リヴェリアは珍しい事にあー、うん。と言い辛そうに口をもごもごとさせた後、意を決したように話し始めた。

 

「まずラウルについてなのだが...端的に言うと【男殺し】にアマゾネス特有のあれな目的で襲われた」

「何その地獄」

「で、何も身に付けていない状態で襲ってきた彼女を直視した」

「目が腐るな」

「そのまま発狂して、救助に来たベートごと【万能者】製の爆薬で吹き飛ばした」

「【凶狼】、ドンマイ」

「そしたら何故か新種のモンスターが地下から出て来たので追加の爆薬で彼女とモンスターを歓楽街の半分とベートごと木っ端微塵にした。なお、ベートは一応生きていたが入院している」

「生きてて良かったな、【凶狼】」

「その後、半壊した歓楽街の救助と瓦礫除去でガレスとティオネが派遣されたのだが...」

「あっ(察し)」

「ああいう所で使う薬というか香の類をティオネがうっかり吸ってしまったらしくてだな」

「うわぁ...」

「只でさえ歓楽街への弁償金やギルドからの罰で頭が痛くなっていた所を襲撃された結果、フィンは今入院している」

「あー...」

「一応事情が事情で根本的な原因は【男殺し】にあるので最終的に弁償金は大分減らして貰ったのでそちらは大丈夫だったのだが、今回のティオネは大分強かったらしくてな?半裸にまで追い込まれた挙げ句もつれ合った状態でホームの外に転げ出たらフィンがティオネを押し倒してるような絵面になってしまいそれを大衆に目撃されてしまってな」

「なんか予想よりも斜め上の方に酷くなってるんだが」

 

「あれで一応42歳でティオネとは歳が二回り程離れていることもあって、そういう趣味なのかと誤解されかけたショックを受け止め切れなかったらしい」

「「「「それは酷い」」」」

 

 アレンもアレンで大分アレな状況になってるけどフィンもヤバい。

 とゆうか下部団員達の暴走と関係ない所でそんなことも起きてたのかよ。

 オラリオ、ヤバいな。

 

 

 

 

 

 

 

 

 

 

 

 

 

 

 

 

 

 

 

 

「・・・ところで、だ。【女神の戦車】はシャルザードの王女の体型を大分変えたそうだが、うちのアイズの一部分が異様に成長した事に関して何か知っていることは無いか?うん?」

「「「「それに関してはマジでスイマセン!!!!」」」」

 

 それまでの頭が痛い状態から打って変わって凄みを感じさせる笑顔で問い詰めてくるリヴェリアにガリバー四兄弟は即座に土下座謝罪を実行。
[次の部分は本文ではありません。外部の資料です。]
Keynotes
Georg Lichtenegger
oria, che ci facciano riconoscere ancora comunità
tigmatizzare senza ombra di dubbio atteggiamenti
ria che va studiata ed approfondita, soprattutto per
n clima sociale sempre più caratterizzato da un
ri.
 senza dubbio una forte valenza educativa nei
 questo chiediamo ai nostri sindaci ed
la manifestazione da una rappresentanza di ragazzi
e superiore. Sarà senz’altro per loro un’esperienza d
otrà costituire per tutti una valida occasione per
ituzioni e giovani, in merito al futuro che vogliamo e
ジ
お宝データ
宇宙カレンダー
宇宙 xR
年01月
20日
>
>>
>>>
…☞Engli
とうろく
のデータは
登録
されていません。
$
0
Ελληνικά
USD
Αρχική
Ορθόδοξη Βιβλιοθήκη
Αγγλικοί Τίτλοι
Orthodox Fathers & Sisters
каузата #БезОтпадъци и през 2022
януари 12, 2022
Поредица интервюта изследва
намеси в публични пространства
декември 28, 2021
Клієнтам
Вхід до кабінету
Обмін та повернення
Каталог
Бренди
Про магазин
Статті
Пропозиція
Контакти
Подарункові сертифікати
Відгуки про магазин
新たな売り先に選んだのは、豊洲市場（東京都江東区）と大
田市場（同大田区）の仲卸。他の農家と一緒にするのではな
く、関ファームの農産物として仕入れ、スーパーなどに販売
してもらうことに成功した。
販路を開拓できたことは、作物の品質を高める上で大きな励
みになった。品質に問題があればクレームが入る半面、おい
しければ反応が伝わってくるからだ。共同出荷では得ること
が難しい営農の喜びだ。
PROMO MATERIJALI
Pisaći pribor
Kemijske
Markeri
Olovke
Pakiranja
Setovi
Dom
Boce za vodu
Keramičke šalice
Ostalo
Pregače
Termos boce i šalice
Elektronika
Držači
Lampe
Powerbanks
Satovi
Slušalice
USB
 うちの娘にナニをしてくれたんだ貴様等、と暗に告げるその様子はまさしく母親のそれであった。

 なお、最初に疲れた様子を見せていたのはガリバー四兄弟を迎える前に

 

「アイズたんの胸が大きくなったんはええことやし、今回の騒動のけじめはそれと相殺でええんとちゃう?」

「駄目だよ、ロキ。けじめって言うんならアイズの胸を大きくした方法を教えて貰うか私達にやって貰わないと!」

「ああ、確かに!それは大事やな!」

 

 と巫山戯た事を抜かすロキとティオナをシバいていたからである。

 

 

 

 

 

 

 

 

 

 

 

 

 

 

 

 

 

 

 

 

 

 ◆彼等の様子を一応監視していた賢者

 

 魔道具を介して全てを把握した骨だけの愚者はただ一言、呟いた。

 

 

「・・・何このカオス」

 

 

 

 

 

 

 

 

 





 苦労人は、アレンだけでは無いです。
 むしろ、アレンを中心に苦労人の輪は広がっていきます。